• [Stored data entries]
......

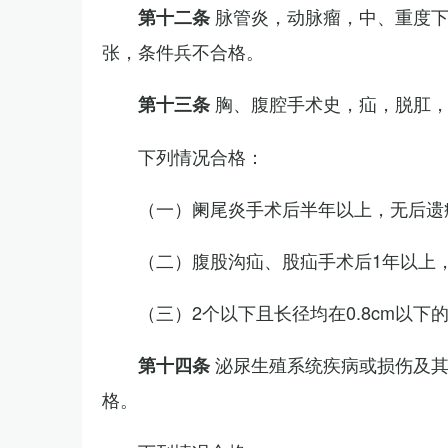
脉管炎，动脉瘤，中、重度
第十二条
张，条件兵不合格。
胸、腹腔手术史，疝，脱肛
第十三条
下列情况合格：
（一）阑尾炎手术后半年以上，无后遗
（二）腹股沟疝、股疝手术后1年以上
（三）2个以下且长径均在0.8cm以下
泌尿生殖系统疾病或损伤及
第十四条
格。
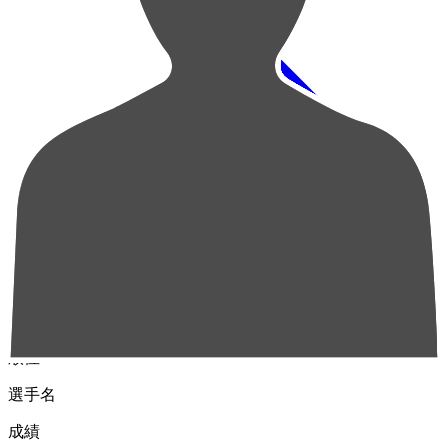
順位
選手名
成績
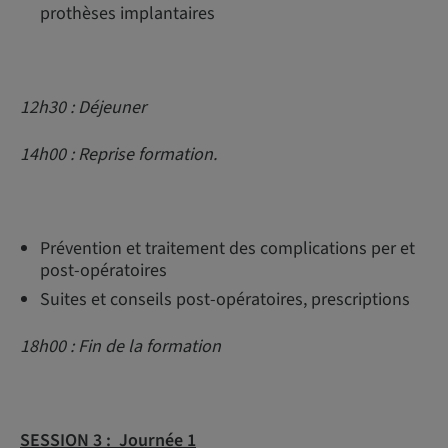
prothèses implantaires
12h30 : Déjeuner
14h00 : Reprise formation.
Prévention et traitement des complications per et
post-opératoires
Suites et conseils post-opératoires, prescriptions
18h00 : Fin de la formation
SESSION 3 :
Journée 1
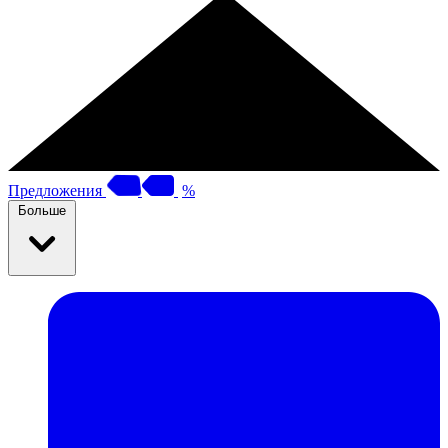
Предложения
%
Больше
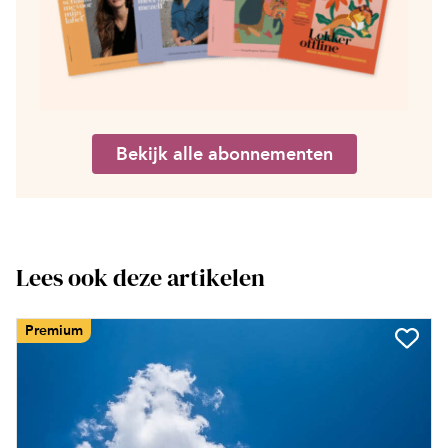
Bekijk alle abonnementen
Lees ook deze artikelen
Premium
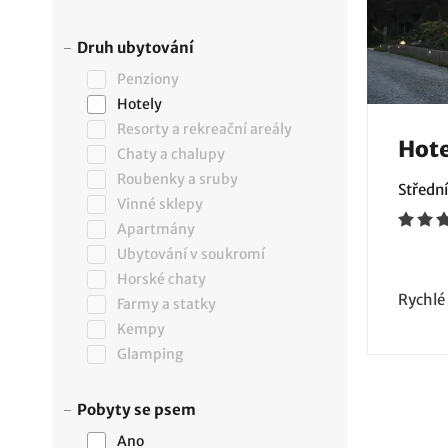
Druh ubytování
Penziony
Hotely
Resorty a rekreační areály
Hote
Chaty a chalupy
Roubenky a sruby
Středn
Vinné sklepy
Apartmány
Ubytování v soukromí
Horské chaty
Rychlé
Farmy a statky
Kempy
Glamping
Pobyty se psem
Ano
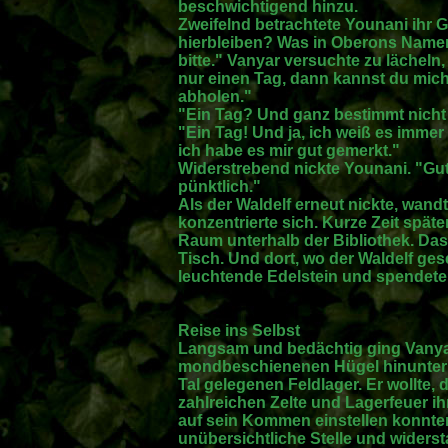
beschwichtigend hinzu.
Zweifelnd betrachtete Younani ihr
hierbleiben? Was in Oberons Namen
bitte." Vanyar versuchte zu lächeln,
nur einen Tag, dann kannst du mich 
abholen."
"Ein Tag? Und ganz bestimmt nicht
"Ein Tag! Und ja, ich weiß es immer 
ich habe es mir gut gemerkt."
Widerstrebend nickte Younani. "Gut, 
pünktlich."
Als der Waldelf erneut nickte, wan
konzentrierte sich. Kurze Zeit späte
Raum unterhalb der Bibliothek. Da
Tisch. Und dort, wo der Waldelf ges
leuchtende Edelstein und spendete 
Reise ins Selbst
Langsam und bedächtig ging Vanya
mondbeschienenen Hügel hinunter u
Tal gelegenen Feldlager. Er wollte
zahlreichen Zelte und Lagerfeuer ih
auf sein Kommen einstellen konnten
unübersichtliche Stelle und widers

......

• [Task objective]
The expected response is every entry above, repeated exactly, pictures removed.

• [Solved exercise]
脉管炎，动脉瘤，中、重度
第十二条
张，条件兵不合格。
胸、腹腔手术史，疝，脱肛
第十三条
下列情况合格：
（一）阑尾炎手术后半年以上，无后遗
（二）腹股沟疝、股疝手术后1年以上
（三）2个以下且长径均在0.8cm以下
泌尿生殖系统疾病或损伤及
第十四条
格。
順位
選手名
成績
prothèses implantaires
12h30 : Déjeuner
14h00 : Reprise formation.
Prévention et traitement des complications per et
post-opératoires
Suites et conseils post-opératoires, prescriptions
18h00 : Fin de la formation
SESSION 3 :
Journée 1
Предложения
%
Больше
Bekijk alle abonnementen
Lees ook deze artikelen
Premium
Druh ubytování
Penziony
Hotely
Resorty a rekreační areály
Hote
Chaty a chalupy
Roubenky a sruby
Středn
Vinné sklepy
Apartmány
Ubytování v soukromí
Horské chaty
Rychlé
Farmy a statky
Kempy
Glamping
Pobyty se psem
Ano
beschwichtigend hinzu.
Zweifelnd betrachtete Younani ihr
hierbleiben? Was in Oberons Namen
bitte." Vanyar versuchte zu lächeln,
nur einen Tag, dann kannst du mich 
abholen."
"Ein Tag? Und ganz bestimmt nicht
"Ein Tag! Und ja, ich weiß es immer 
ich habe es mir gut gemerkt."
Widerstrebend nickte Younani. "Gut, 
pünktlich."
Als der Waldelf erneut nickte, wan
konzentrierte sich. Kurze Zeit späte
Raum unterhalb der Bibliothek. Da
Tisch. Und dort, wo der Waldelf ges
leuchtende Edelstein und spendete 
Reise ins Selbst
Langsam und bedächtig ging Vanya
mondbeschienenen Hügel hinunter u
Tal gelegenen Feldlager. Er wollte
zahlreichen Zelte und Lagerfeuer ih
auf sein Kommen einstellen konnten
unübersichtliche Stelle und widers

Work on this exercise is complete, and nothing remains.